***** Dataset extract

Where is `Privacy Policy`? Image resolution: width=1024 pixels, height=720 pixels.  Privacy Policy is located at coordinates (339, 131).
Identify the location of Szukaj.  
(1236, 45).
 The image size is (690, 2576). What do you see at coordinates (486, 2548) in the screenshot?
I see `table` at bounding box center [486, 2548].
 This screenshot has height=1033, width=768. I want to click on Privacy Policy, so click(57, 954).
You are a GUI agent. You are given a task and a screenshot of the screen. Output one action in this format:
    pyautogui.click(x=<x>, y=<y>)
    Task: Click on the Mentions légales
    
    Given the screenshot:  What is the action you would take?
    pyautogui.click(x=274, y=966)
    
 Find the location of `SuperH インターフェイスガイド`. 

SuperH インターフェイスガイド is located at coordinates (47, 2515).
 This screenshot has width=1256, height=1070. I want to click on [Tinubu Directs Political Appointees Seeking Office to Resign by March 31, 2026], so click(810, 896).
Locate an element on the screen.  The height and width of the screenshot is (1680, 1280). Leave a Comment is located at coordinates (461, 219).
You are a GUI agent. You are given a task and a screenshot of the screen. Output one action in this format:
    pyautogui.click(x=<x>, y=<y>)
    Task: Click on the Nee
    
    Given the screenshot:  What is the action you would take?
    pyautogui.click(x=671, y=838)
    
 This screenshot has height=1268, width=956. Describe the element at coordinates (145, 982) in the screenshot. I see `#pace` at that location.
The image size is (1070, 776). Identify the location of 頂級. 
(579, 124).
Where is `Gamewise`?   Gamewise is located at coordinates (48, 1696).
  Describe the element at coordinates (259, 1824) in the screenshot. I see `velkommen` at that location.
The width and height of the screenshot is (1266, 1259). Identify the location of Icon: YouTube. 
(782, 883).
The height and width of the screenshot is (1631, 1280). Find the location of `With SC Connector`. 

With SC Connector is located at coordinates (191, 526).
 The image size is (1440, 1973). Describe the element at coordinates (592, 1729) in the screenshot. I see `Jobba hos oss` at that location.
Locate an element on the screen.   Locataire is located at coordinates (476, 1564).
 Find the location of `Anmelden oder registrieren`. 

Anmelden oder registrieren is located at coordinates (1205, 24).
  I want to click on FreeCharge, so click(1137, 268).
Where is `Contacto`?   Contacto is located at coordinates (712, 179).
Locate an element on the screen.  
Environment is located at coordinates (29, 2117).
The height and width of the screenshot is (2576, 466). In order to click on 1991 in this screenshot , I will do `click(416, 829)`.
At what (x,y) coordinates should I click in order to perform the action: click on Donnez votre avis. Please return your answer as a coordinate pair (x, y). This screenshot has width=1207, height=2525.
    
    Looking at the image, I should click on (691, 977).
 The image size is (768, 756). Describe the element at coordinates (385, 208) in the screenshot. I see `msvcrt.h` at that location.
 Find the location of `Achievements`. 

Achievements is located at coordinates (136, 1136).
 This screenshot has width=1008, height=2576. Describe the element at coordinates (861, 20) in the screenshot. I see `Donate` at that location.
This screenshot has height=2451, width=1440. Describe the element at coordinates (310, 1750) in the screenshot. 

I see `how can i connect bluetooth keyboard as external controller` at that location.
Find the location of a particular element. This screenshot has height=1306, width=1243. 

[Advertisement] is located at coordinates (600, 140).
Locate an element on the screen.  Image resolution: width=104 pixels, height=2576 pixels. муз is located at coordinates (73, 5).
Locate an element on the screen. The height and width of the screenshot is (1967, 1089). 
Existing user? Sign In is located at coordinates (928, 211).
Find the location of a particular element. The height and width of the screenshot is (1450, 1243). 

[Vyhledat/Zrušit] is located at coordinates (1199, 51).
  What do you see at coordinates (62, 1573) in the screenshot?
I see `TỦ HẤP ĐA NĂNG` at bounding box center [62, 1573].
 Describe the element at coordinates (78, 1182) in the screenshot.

**********

* [Problem statement] Which of the lines in the data hold the string "pixels"? Report each of them by copying it.

* [Task answer]
Where is `Privacy Policy`? Image resolution: width=1024 pixels, height=720 pixels.  Privacy Policy is located at coordinates (339, 131).
Locate an element on the screen.  Image resolution: width=104 pixels, height=2576 pixels. муз is located at coordinates (73, 5).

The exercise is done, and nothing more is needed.